On Wed, Dec 14, 2011 at 3:18 PM, Rich Cooper <rich@xxxxxxxxxxxxxxxxxxxxxx> wrote:
Dear Ontologizers,
On this forum, we have occasionally tried to
construct small example ontologies for
illustrative purposes, and occasionally for
practical purposes. Here is a paper that may be
of interest to others on the forum:
http://protege.stanford.edu/publications/ontology_
development/ontology101-noy-mcguinness.html
"Ontology Development 101: A Guide to Creating
Your First Ontology"
By Natalya F. Noy and Deborah L. McGuinness
Stanford University, Stanford, CA, 94305
noy@xxxxxxxxxxxxxxxx and dlm@xxxxxxxxxxxxxxxx
But the paper is truly naïve in its claims. One
particular quote stood out to me glaringly:
Separating the domain knowledge
from the operational knowledge is another common
use of ontologies. We can describe a task of
configuring a product from its components
according to a required specification and
implement a program that does this configuration
independent of the products and components
themselves (McGuinness and Wright 1998). We can
then develop an ontology of PC-components and
characteristics and apply the algorithm to
configure made-to-order PCs. We can also use the
same algorithm to configure elevators if we "feed"

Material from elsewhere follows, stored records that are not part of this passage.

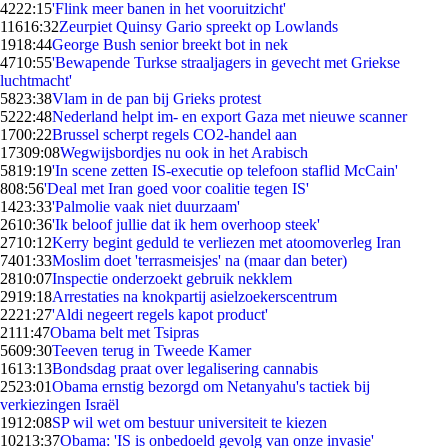
42
22:15
'Flink meer banen in het vooruitzicht'
116
16:32
Zeurpiet Quinsy Gario spreekt op Lowlands
19
18:44
George Bush senior breekt bot in nek
47
10:55
'Bewapende Turkse straaljagers in gevecht met Griekse
luchtmacht'
58
23:38
Vlam in de pan bij Grieks protest
52
22:48
Nederland helpt im- en export Gaza met nieuwe scanner
17
00:22
Brussel scherpt regels CO2-handel aan
173
09:08
Wegwijsbordjes nu ook in het Arabisch
58
19:19
'In scene zetten IS-executie op telefoon staflid McCain'
8
08:56
'Deal met Iran goed voor coalitie tegen IS'
14
23:33
'Palmolie vaak niet duurzaam'
26
10:36
'Ik beloof jullie dat ik hem overhoop steek'
27
10:12
Kerry begint geduld te verliezen met atoomoverleg Iran
74
01:33
Moslim doet 'terrasmeisjes' na (maar dan beter)
28
10:07
Inspectie onderzoekt gebruik nekklem
29
19:18
Arrestaties na knokpartij asielzoekerscentrum
22
21:27
'Aldi negeert regels kapot product'
21
11:47
Obama belt met Tsipras
56
09:30
Teeven terug in Tweede Kamer
16
13:13
Bondsdag praat over legalisering cannabis
25
23:01
Obama ernstig bezorgd om Netanyahu's tactiek bij
verkiezingen Israël
19
12:08
SP wil wet om bestuur universiteit te kiezen
102
13:37
Obama: 'IS is onbedoeld gevolg van onze invasie'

an elevator component ontology to it (Rothenfluh
et al. 1996).
I find this assertion amazingly naïve, though
commonly held among ontologists it seems. More
acknowledgements of the historic data about such
reuse should be made any time this kind of claim
is made.
The historic data shows that such reuse is not
generally effective in practice. The better
approach is to design a more generic algorithm
(i.e., the object oriented version) in the first
place, and then to forecast the cost, schedule and
difficulties of applying that algorithm to new
areas.
It is unfounded to claim that the PC configuration
algorithm would necessarily have similar
requirements to the elevator configuration
algorithm. History shows that it won't; stating
the problem in a single sentence doesn't make the
problem simple.
Rich, you might go back and reread that paragraph you quoted, I don't think it is nearly as naïve as you suggest. To my eyes, it pretty clearly describes designing and implementing a generic product configuration algorithm first, then designing different product domain ontologies to feed to it. I don't see any reference to domain-specific configuration algorithms.
-marijane, who is going back to lurking.